I could give you the standard story on Bhangra. 500 years of history starting with Punjab peasants celebrating the harvest, brought to Britain, revived, mixed with house, hip-hop, reggae, 2-step, etc. But what does that say about the big grin from my local supplier when he saw the flash of recognition in my eyes at the bass from Kylie's "Can't Get You Out Of My Head" dropped inna middle of a set from Chicago's own DJ Banti? Or the for real rush I got last weekend strolling down the Gold Coast with my best girl and noticing a straight Desi track blasting out the rolled-down windows of a passing black Cadillac? That track being "Mundian To Bach Ke", recorded by Panjabi MC in '98, steadily building steam on the club circuit across Europe until recently blessed with a verse from Jay-Z, rechristened "Beware of The Boys", now blowing it up on hip-hop radio nationwide, propelling the new album *Beware* up (or at least into) the charts, and the ostensible topic of this article.

jizza my nizzaHip-hop's been flirting with the Asian sound since Gotti produced Ja Rule's "Put It On Me" in '00. Since then we've had "Oochie Wally" from QB's Finest, the Neptunes getting into the action with N.O.R.E.'s "Nothin'," and a Bollywood star-turn from DJ Quik on Truth Hurts' "Addictive". Lately we've had some folks get it spectacularly wrong too. Shania Twain's *Up* came with pop and country mixes stateside, but included the infamous Blue Disk for worldwide distribution where producer Mutt Lange just changed-up the instrumentation to something a bit more exotic with a few pro-tools keypunches, leaving everything in the original song-structure intact. While not quite as blatant, about a third of Lil' Kim's *Bella Mafia* sounds nearly the same, a last-minute multicultural/orientalist fetishism which comes out disastrously dull. Give Shania and Kim the benefit of the doubt and maybe they're really going for some fever-dream of global harmony and a better world. But the world they describe has about as much relevance to ours as J-Lo's fantasyland where all our Jennys stay true to their blocks.

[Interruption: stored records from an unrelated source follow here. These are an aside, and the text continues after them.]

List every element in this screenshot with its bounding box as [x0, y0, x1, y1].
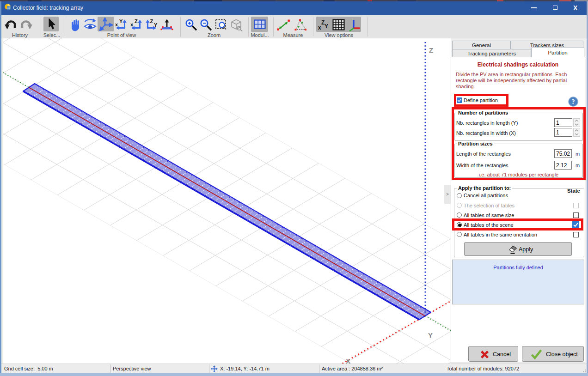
- svg-text:Z: Z: [429, 46, 433, 54]
- svg-text:Y: Y: [325, 23, 328, 30]
- svg-text:X: X: [346, 357, 350, 364]
- svg-text:?: ?: [572, 98, 575, 105]
- svg-text:x: x: [318, 24, 321, 31]
- svg-text:x: x: [130, 22, 134, 27]
- svg-text:Z: Z: [150, 19, 153, 24]
- svg-text:Z: Z: [135, 19, 138, 24]
- svg-text:Y: Y: [154, 22, 158, 28]
- svg-text:Y: Y: [428, 331, 433, 339]
- svg-text:Y: Y: [119, 19, 123, 24]
- svg-text:x: x: [115, 22, 118, 27]
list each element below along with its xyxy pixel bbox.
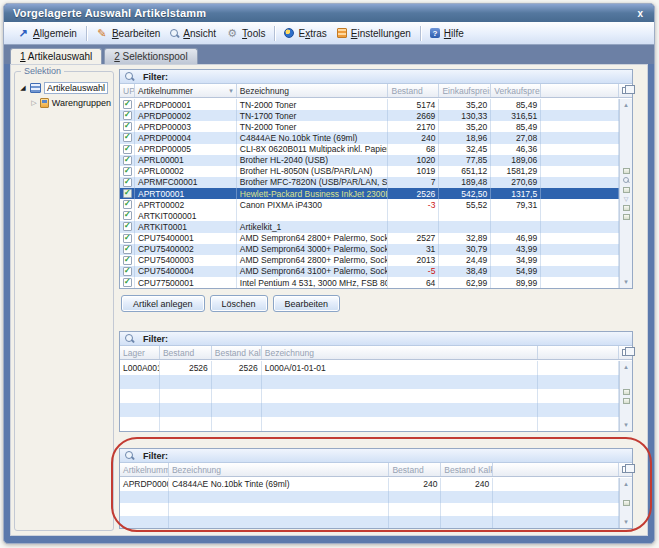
table-row[interactable]	[120, 491, 619, 504]
table-row[interactable]	[120, 403, 619, 417]
cell-bezeichnung: AMD Sempron64 3100+ Palermo, Sockel 754	[237, 266, 389, 277]
cell-up	[120, 266, 135, 277]
filter-label: Filter:	[143, 72, 168, 82]
scroll-up-icon[interactable]: ▴	[624, 480, 628, 488]
table-row[interactable]: CPU75400003AMD Sempron64 2800+ Palermo, …	[120, 255, 619, 266]
grid-icon[interactable]	[623, 187, 630, 193]
help-icon: ?	[430, 28, 440, 38]
column-header-bezeichnung[interactable]: Bezeichnung	[237, 84, 389, 97]
column-header-bestand_kalk[interactable]: Bestand Kalk.	[212, 346, 262, 359]
table-row[interactable]: CPU77500001Intel Pentium 4 531, 3000 MHz…	[120, 277, 619, 288]
column-header-bestand_kalk[interactable]: Bestand Kalk.	[441, 463, 493, 476]
table-row[interactable]	[120, 389, 619, 403]
table-row[interactable]	[120, 417, 619, 431]
grid-icon[interactable]	[623, 168, 630, 174]
grid-filter-row[interactable]: Filter:	[120, 332, 632, 346]
table-row[interactable]	[120, 375, 619, 389]
collapsed-icon[interactable]: ▷	[31, 99, 37, 107]
column-header-einkaufspreis[interactable]: Einkaufspreis	[439, 84, 491, 97]
menu-item-einstellungen[interactable]: Einstellungen	[332, 26, 416, 41]
article-status-icon	[123, 167, 132, 176]
column-header-up[interactable]: UP	[120, 84, 135, 97]
table-row[interactable]: APRL00001Brother HL-2040 (USB)102077,851…	[120, 155, 619, 166]
expanded-icon[interactable]: ◢	[19, 84, 27, 92]
menu-item-extras[interactable]: Extras	[279, 26, 331, 41]
grid-icon[interactable]	[623, 205, 630, 211]
filter-icon[interactable]: ▽	[624, 196, 629, 202]
grid-filter-row[interactable]: Filter:	[120, 70, 632, 84]
column-chooser-icon[interactable]	[622, 349, 630, 356]
column-header-lager[interactable]: Lager	[120, 346, 160, 359]
menu-item-tools[interactable]: ⚙Tools	[221, 25, 270, 41]
table-row[interactable]: APRDP00004C4844AE No.10bk Tinte (69ml)24…	[120, 132, 619, 143]
menu-item-allgemein[interactable]: ↗Allgemein	[12, 25, 82, 41]
table-row[interactable]: ARTKIT000001	[120, 210, 619, 221]
table-row[interactable]: CPU75400001AMD Sempron64 2800+ Palermo, …	[120, 233, 619, 244]
artikel-anlegen-button[interactable]: Artikel anlegen	[121, 295, 205, 312]
menu-item-ansicht[interactable]: Ansicht	[165, 26, 221, 41]
close-icon[interactable]: x	[635, 8, 645, 19]
cell-artikelnummer: APRDP00002	[135, 110, 237, 121]
column-header-filler[interactable]	[541, 84, 619, 97]
cell-bezeichnung	[262, 403, 538, 417]
grid-icon[interactable]	[623, 214, 630, 220]
tree-node-artikelauswahl[interactable]: ◢Artikelauswahl	[19, 80, 111, 95]
table-row[interactable]: ARTKIT0001Artikelkit_1	[120, 221, 619, 232]
table-row[interactable]: CPU75400002AMD Sempron64 3000+ Palermo, …	[120, 244, 619, 255]
table-row[interactable]: APRMFC00001Brother MFC-7820N (USB/PAR/LA…	[120, 177, 619, 188]
table-row[interactable]: CPU75400004AMD Sempron64 3100+ Palermo, …	[120, 266, 619, 277]
cell-filler	[541, 277, 619, 288]
cell-bezeichnung: C4844AE No.10bk Tinte (69ml)	[169, 478, 390, 491]
grid-filter-row[interactable]: Filter:	[120, 449, 632, 463]
selektion-groupbox: Selektion ◢Artikelauswahl▷Warengruppen	[14, 71, 114, 531]
table-row[interactable]: L000A00125262526L000A/01-01-01	[120, 361, 619, 375]
grid-scroll-strip[interactable]: ▴▾	[619, 478, 632, 528]
tree-node-warengruppen[interactable]: ▷Warengruppen	[19, 95, 111, 110]
column-header-bestand[interactable]: Bestand	[389, 463, 441, 476]
column-chooser-icon[interactable]	[622, 466, 630, 473]
magnifier-icon[interactable]	[623, 177, 630, 184]
cell-bezeichnung: Hewlett-Packard Business InkJet 2300DTN …	[237, 188, 389, 199]
scroll-up-icon[interactable]: ▴	[624, 363, 628, 371]
title-bar: Vorgelagerte Auswahl Artikelstamm x	[4, 4, 654, 22]
scroll-down-icon[interactable]: ▾	[624, 518, 628, 526]
loeschen-button[interactable]: Löschen	[210, 295, 268, 312]
scroll-up-icon[interactable]: ▴	[624, 101, 628, 109]
grid-icon[interactable]	[623, 389, 630, 395]
table-row[interactable]: APRT00002Canon PIXMA iP4300-355,5279,31	[120, 199, 619, 210]
grid-scroll-strip[interactable]: ▴▽▾	[619, 99, 632, 288]
column-header-artikelnummer[interactable]: Artikelnummer▾	[135, 84, 237, 97]
menu-item-hilfe[interactable]: ?Hilfe	[425, 26, 469, 41]
menu-item-bearbeiten[interactable]: ✎Bearbeiten	[91, 25, 165, 41]
column-header-artikelnummer[interactable]: Artikelnummer	[120, 463, 169, 476]
table-row[interactable]: APRL00002Brother HL-8050N (USB/PAR/LAN)1…	[120, 166, 619, 177]
grid-scroll-strip[interactable]: ▴▾	[619, 361, 632, 431]
table-row[interactable]	[120, 516, 619, 529]
cell-bestand: 1020	[388, 155, 439, 166]
bearbeiten-button[interactable]: Bearbeiten	[273, 295, 341, 312]
column-header-filler[interactable]	[493, 463, 619, 476]
table-row[interactable]: APRDP00004C4844AE No.10bk Tinte (69ml)24…	[120, 478, 619, 491]
grid-icon[interactable]	[623, 398, 630, 404]
scroll-down-icon[interactable]: ▾	[624, 278, 628, 286]
table-row[interactable]: APRDP00003TN-2000 Toner217035,2085,49	[120, 121, 619, 132]
column-header-verkaufspreis[interactable]: Verkaufspreis	[491, 84, 541, 97]
column-header-bezeichnung[interactable]: Bezeichnung	[169, 463, 390, 476]
grid-icon[interactable]	[623, 500, 630, 506]
tab-selektionspool[interactable]: 2 Selektionspool	[104, 48, 197, 64]
scroll-down-icon[interactable]: ▾	[624, 421, 628, 429]
column-header-filler[interactable]	[538, 346, 619, 359]
table-row[interactable]: APRDP00002TN-1700 Toner2669130,33316,51	[120, 110, 619, 121]
table-row[interactable]: APRDP00005CLI-8X 0620B011 Multipack inkl…	[120, 144, 619, 155]
column-header-bestand[interactable]: Bestand	[388, 84, 439, 97]
tree-node-label: Artikelauswahl	[44, 82, 108, 94]
column-header-bestand[interactable]: Bestand	[160, 346, 212, 359]
table-row[interactable]: APRT00001Hewlett-Packard Business InkJet…	[120, 188, 619, 199]
column-chooser-icon[interactable]	[622, 87, 630, 94]
menu-item-label: Allgemein	[33, 28, 77, 39]
table-row[interactable]	[120, 503, 619, 516]
table-row[interactable]: APRDP00001TN-2000 Toner517435,2085,49	[120, 99, 619, 110]
column-header-bezeichnung[interactable]: Bezeichnung	[262, 346, 538, 359]
cell-verkaufspreis: 34,99	[491, 255, 541, 266]
tab-artikelauswahl[interactable]: 1 Artikelauswahl	[10, 48, 102, 64]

As originally cut, Jay-Z's "Beware" verse was pretty minimal, his usual top-of-the world shtick with a few passing references to R. Kelly's "Snake" thrown in for good measure. You know Jay and producers -- he'll love 'em and leave 'em but he don't really need 'em. Like he just stopped by to lay down the J-Hova Good Pimping seal of approval en passant to his next real project. As his verse comes in though, right on time with the introduction of the insistent bassline lifted from the Knight Rider theme, there's one line that knocks me out: "as soon as the beat drop / we got the street locked". And that's what I hear Bhangra as really *about*.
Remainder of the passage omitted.